*AIM OF THE EXERCISE*.
Reproduce all of the data exactly. Images are not to appear in the reply.

*** RECORDS FOR THIS EXERCISE ***

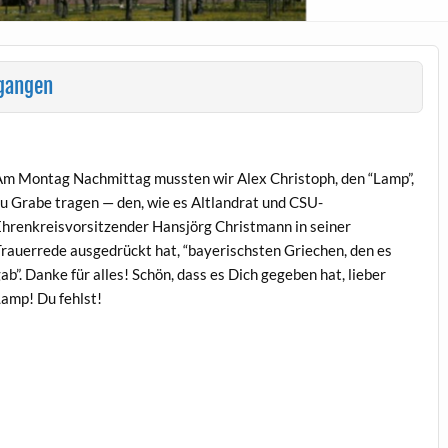
egangen
m Mon­tag Nach­mit­tag mussten wir Alex Christoph, den “Lamp”,
u Grabe tra­gen — den, wie es Alt­landrat und CSU-
hrenkreisvor­sitzen­der Han­sjörg Christ­mann in sein­er
rauerrede aus­ge­drückt hat, “bay­erischsten Griechen, den es
ab”. Danke für alles! Schön, dass es Dich gegeben hat, lieber
amp! Du fehlst!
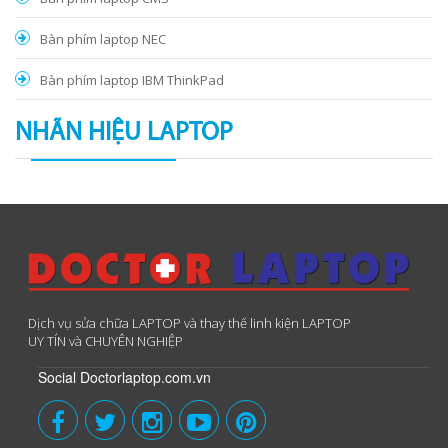
Bàn phím laptop NEC
Bàn phím laptop IBM ThinkPad
NHÃN HIỆU LAPTOP
Dịch vụ sửa chữa LAPTOP và thay thế linh kiện LAPTOP
UY TÍN và CHUYÊN NGHIỆP
Social Doctorlaptop.com.vn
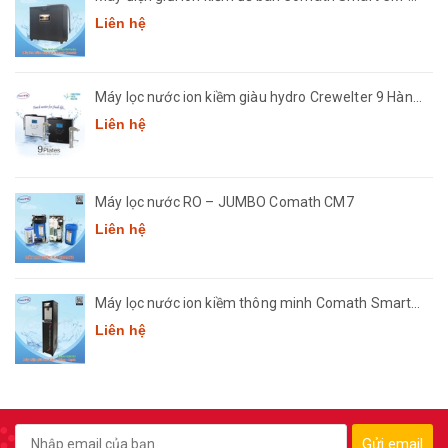
3668
Liên hệ
Máy lọc nước ion kiềm giàu hydro Crewelter 9 Hàn
Quốc
Liên hệ
Máy lọc nước RO – JUMBO Comath CM7
Liên hệ
Máy lọc nước ion kiềm thông minh Comath Smart
CM3668
Liên hệ
Gửi email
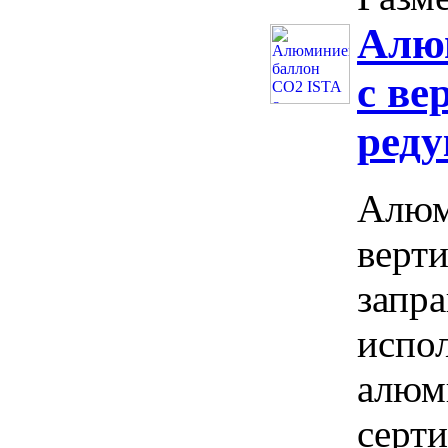
Алю
с ве
реду
Алюм
верт
запр
испо
алюм
серт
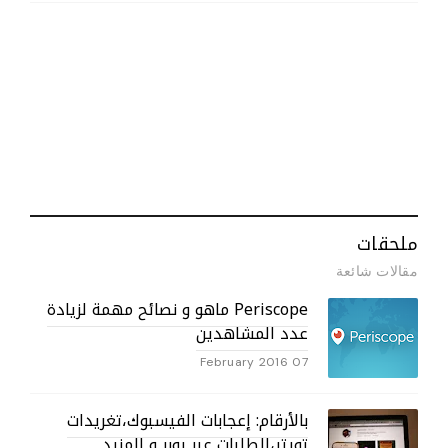
ملحقات
مقالات شائعة
Periscope ماهو و نصائح مهمة لزيادة
عدد المشاهدين
07 February 2016
بالأرقام: إعجابات الفيسبوك،تغريدات
تويتر،الطلبات عبر يوبر و المزيد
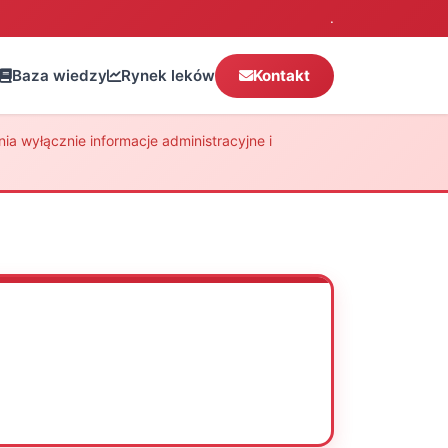
.
Baza wiedzy
Rynek leków
Kontakt
a wyłącznie informacje administracyjne i
Oceń
Drukuj
Udostępnij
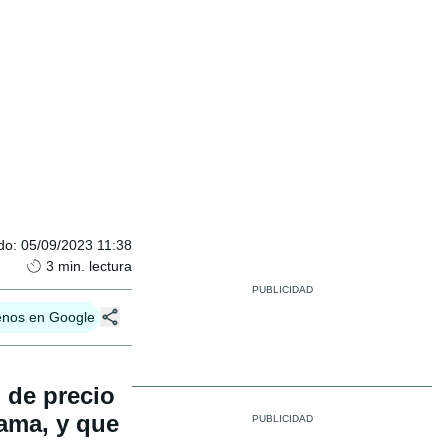
do
:
05/09/2023 11:38
3
min. lectura
enos en Google
 de precio
gama, y que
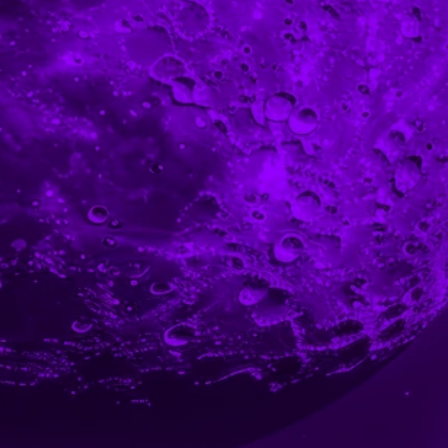
GO
WITH
what we do
MOONDIGO:
what we did
who we are
why join us
let's talk
Higher you
KRS
aim,
0000656190
higher you go.
Let’s do IT
© 2026 MOONDIGO.
Privacy Policy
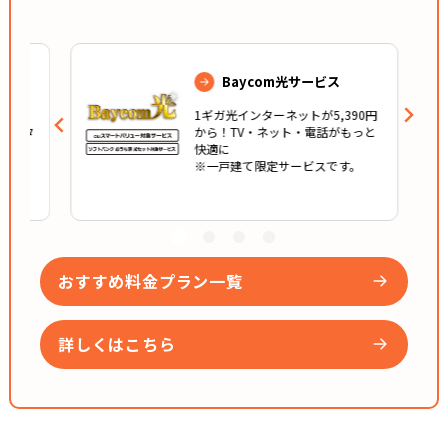
Baycom光サービス
ション
1ギガ光インターネットが5,390円
！インタ
から！TV・ネット・電話がもっと
ビスも
快適に
から！
※一戸建て限定サービスです。
す。
おすすめ料金プラン一覧
詳しくはこちら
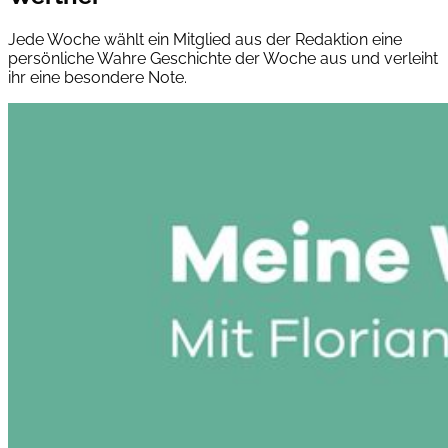
Jede Woche wählt ein Mitglied aus der Redaktion eine
persönliche Wahre Geschichte der Woche aus und verleiht
ihr eine besondere Note.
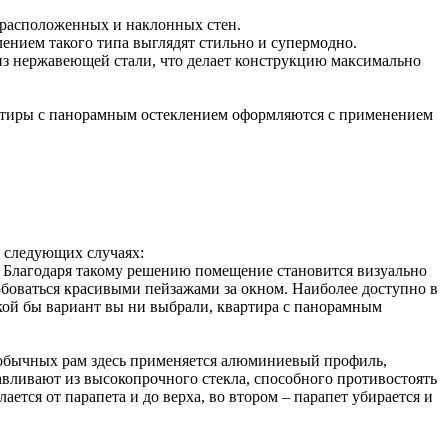
о расположенных и наклонных стен.
ением такого типа выглядят стильно и супермодно.
из нержавеющей стали, что делает конструкцию максимально
артиры с панорамным остеклением оформляются с применением
в следующих случаях:
. Благодаря такому решению помещение становится визуально
боваться красивыми пейзажами за окном. Наиболее доступно в
акой бы вариант вы ни выбрали, квартира с панорамным
 обычных рам здесь применяется алюминиевый профиль,
авливают из высокопрочного стекла, способного противостоять
ется от парапета и до верха, во втором – парапет убирается и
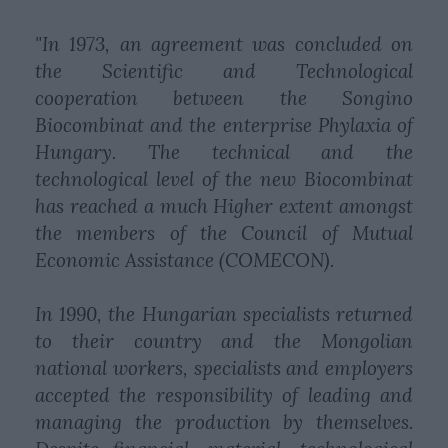
"In 1973, an agreement was concluded on
the Scientific and Technological
cooperation between the Songino
Biocombinat and the enterprise Phylaxia of
Hungary. The technical and the
technological level of the new Biocombinat
has reached a much Higher extent amongst
the members of the Council of Mutual
Economic Assistance (COMECON).
In 1990, the Hungarian specialists returned
to their country and the Mongolian
national workers, specialists and employers
accepted the responsibility of leading and
managing the production by themselves.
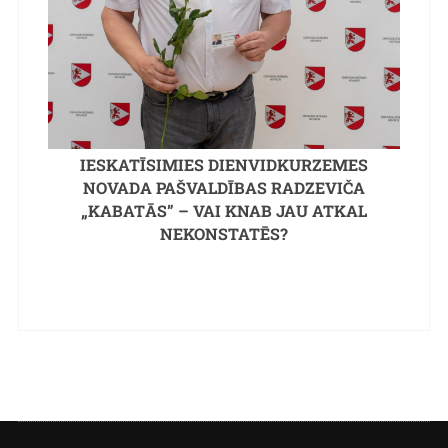
IESKATĪSIMIES DIENVIDKURZEMES
NOVADA PAŠVALDĪBAS RADZEVIČA
„KABATĀS” – VAI KNAB JAU ATKAL
NEKONSTATĒS?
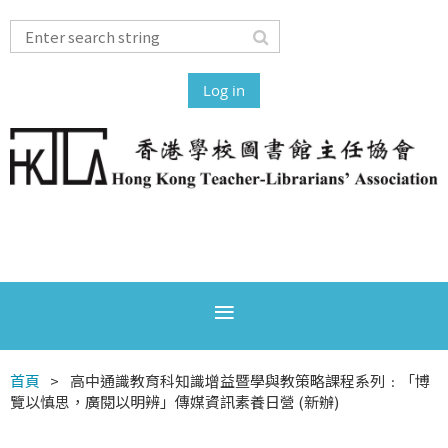
Log in
首頁
高中通識教育科知識增益暨學與教策略課程系列﹕「博
覽以慎思，廣閱以明辨」傳媒資訊素養日營 (新辦)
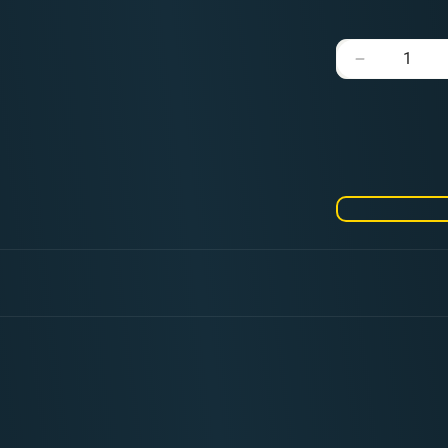
Verringere
die
Menge
für
Surface
Primer
German
Green
Brown
60ml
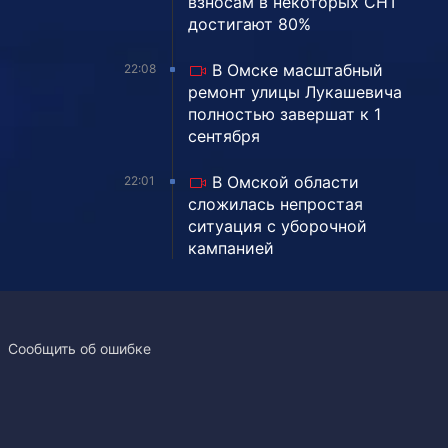
взносам в некоторых СНТ
достигают 80%
В Омске масштабный
22:08
ремонт улицы Лукашевича
полностью завершат к 1
сентября
В Омской области
22:01
сложилась непростая
ситуация с уборочной
кампанией
Сообщить об ошибке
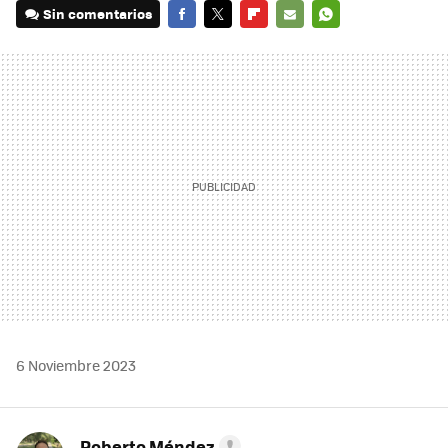
Sin comentarios
FACEBOOK
TWITTER
FLIPBOARD
E-
WHATSAPP
MAIL
6 Noviembre 2023
Roberto Méndez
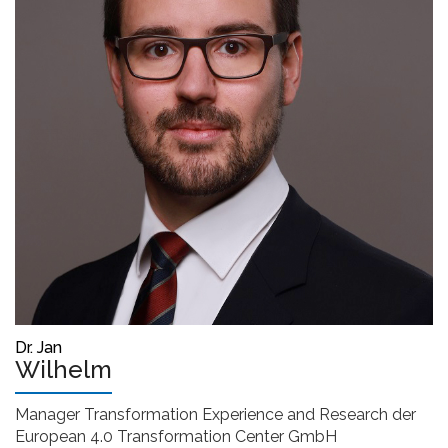
Dr. Jan
Wilhelm
Manager Transformation Experience and Research der
European 4.0 Transformation Center GmbH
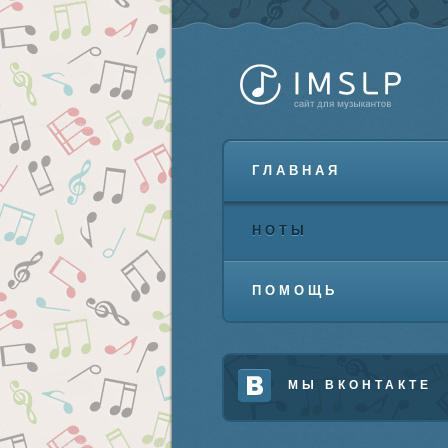
ГЛАВНАЯ
НОТЫ
ПОМОЩЬ
МЫ ВКОНТАКТЕ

*** End of RECORDS FOR THIS EXERCISE ***

*FINAL ANSWER*.
egangen
m Mon­tag Nach­mit­tag mussten wir Alex Christoph, den “Lamp”,
u Grabe tra­gen — den, wie es Alt­landrat und CSU-
hrenkreisvor­sitzen­der Han­sjörg Christ­mann in sein­er
rauerrede aus­ge­drückt hat, “bay­erischsten Griechen, den es
ab”. Danke für alles! Schön, dass es Dich gegeben hat, lieber
amp! Du fehlst!
Bàn phím laptop NEC
Bàn phím laptop IBM ThinkPad
NHÃN HIỆU LAPTOP
Dịch vụ sửa chữa LAPTOP và thay thế linh kiện LAPTOP
UY TÍN và CHUYÊN NGHIỆP
Social Doctorlaptop.com.vn
3668
Liên hệ
Máy lọc nước ion kiềm giàu hydro Crewelter 9 Hàn
Quốc
Liên hệ
Máy lọc nước RO – JUMBO Comath CM7
Liên hệ
Máy lọc nước ion kiềm thông minh Comath Smart
CM3668
Liên hệ
Gửi email
Алю
с ве
реду
Алюм
верт
запр
испо
алюм
серт
ملحقات
مقالات شائعة
Periscope ماهو و نصائح مهمة لزيادة
عدد المشاهدين
07 February 2016
بالأرقام: إعجابات الفيسبوك،تغريدات
تويتر،الطلبات عبر يوبر و المزيد
.
Baza wiedzy
Rynek leków
Kontakt
a wyłącznie informacje administracyjne i
Oceń
Drukuj
Udostępnij
do
:
05/09/2023 11:38
3
min. lectura
enos en Google
 de precio
gama, y que
GO
WITH
what we do
MOONDIGO:
what we did
who we are
why join us
let's talk
Higher you
KRS
aim,
0000656190
higher you go.
Let’s do IT
© 2026 MOONDIGO.
Privacy Policy
Baycom光サービス
ション
1ギガ光インターネットが5,390円
！インタ
から！TV・ネット・電話がもっと
ビスも
快適に
から！
※一戸建て限定サービスです。
す。
おすすめ料金プラン一覧
詳しくはこちら
Jede Woche wählt ein Mitglied aus der Redaktion eine
persönliche Wahre Geschichte der Woche aus und verleiht
ihr eine besondere Note.
о расположенных и наклонных стен.
ением такого типа выглядят стильно и супермодно.
из нержавеющей стали, что делает конструкцию максимально
артиры с панорамным остеклением оформляются с применением
в следующих случаях:
. Благодаря такому решению помещение становится визуально
боваться красивыми пейзажами за окном. Наиболее доступно в
акой бы вариант вы ни выбрали, квартира с панорамным
 обычных рам здесь применяется алюминиевый профиль,
авливают из высокопрочного стекла, способного противостоять
ется от парапета и до верха, во втором – парапет убирается и
"In 1973, an agreement was concluded on
the Scientific and Technological
cooperation between the Songino
Biocombinat and the enterprise Phylaxia of
Hungary. The technical and the
technological level of the new Biocombinat
has reached a much Higher extent amongst
the members of the Council of Mutual
Economic Assistance (COMECON).
In 1990, the Hungarian specialists returned
to their country and the Mongolian
national workers, specialists and employers
accepted the responsibility of leading and
managing the production by themselves.
IESKATĪSIMIES DIENVIDKURZEMES
NOVADA PAŠVALDĪBAS RADZEVIČA
„KABATĀS” – VAI KNAB JAU ATKAL
NEKONSTATĒS?
Log in
首頁
高中通識教育科知識增益暨學與教策略課程系列﹕「博
覽以慎思，廣閱以明辨」傳媒資訊素養日營 (新辦)
Verringere
die
Menge
für
Surface
Primer
German
Green
Brown
60ml
взносам в некоторых СНТ
достигают 80%
В Омске масштабный
22:08
ремонт улицы Лукашевича
полностью завершат к 1
сентября
В Омской области
22:01
сложилась непростая
ситуация с уборочной
кампанией
Сообщить об ошибке
Sin comentarios
FACEBOOK
TWITTER
FLIPBOARD
E-
WHATSAPP
MAIL
6 Noviembre 2023
Roberto Méndez
Dr. Jan
Wilhelm
Manager Transformation Experience and Research der
European 4.0 Transformation Center GmbH
ГЛАВНАЯ
НОТЫ
ПОМОЩЬ
МЫ ВКОНТАКТЕ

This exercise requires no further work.